Saved entries:
::::::::
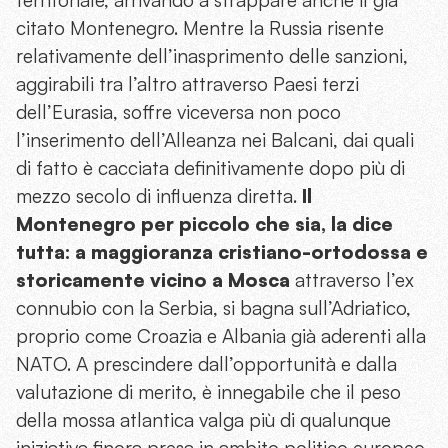
citato Montenegro. Mentre la Russia risente
relativamente dell’inasprimento delle sanzioni,
aggirabili tra l’altro attraverso Paesi terzi
dell’Eurasia, soffre viceversa non poco
l’inserimento dell’Alleanza nei Balcani, dai quali
di fatto è cacciata definitivamente dopo più di
mezzo secolo di influenza diretta.
Il
Montenegro per piccolo che sia, la dice
tutta: a maggioranza cristiano-ortodossa e
storicamente vicino a Mosca
attraverso l’ex
connubio con la Serbia, si bagna sull’Adriatico,
proprio come Croazia e Albania già aderenti alla
NATO. A prescindere dall’opportunità e dalla
valutazione di merito, è innegabile che il peso
della mossa atlantica valga più di qualunque
iniziativa finora presa in ambito politico europeo,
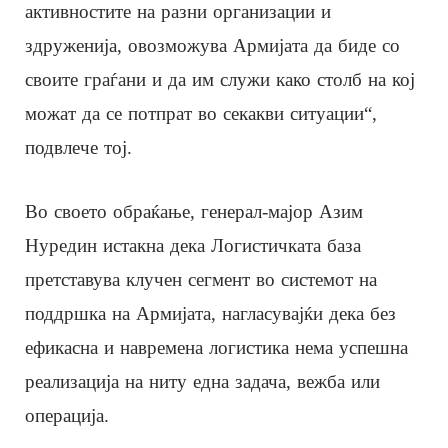
активностите на разни организации и
здруженија, овозможува Армијата да биде со
своите граѓани и да им служи како столб на кој
можат да се потпрат во секакви ситуации“,
подвлече тој.
Во своето обраќање, генерал-мајор Азим
Нуредин истакна дека Логистичката база
претставува клучен сегмент во системот на
поддршка на Армијата, нагласувајќи дека без
ефикасна и навремена логистика нема успешна
реализација на ниту една задача, вежба или
операција.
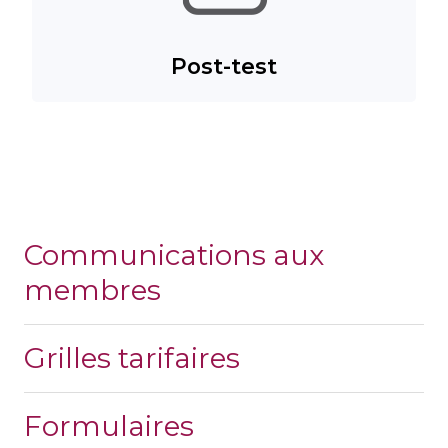
Post-test
Communications aux
membres
Grilles tarifaires
Formulaires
::::::::
● INSTRUCTIONS FOR THE TASK
Among the entries above, determine how many lines hold the string "дека" and report that number alone.

● COMPLETED EXERCISE
2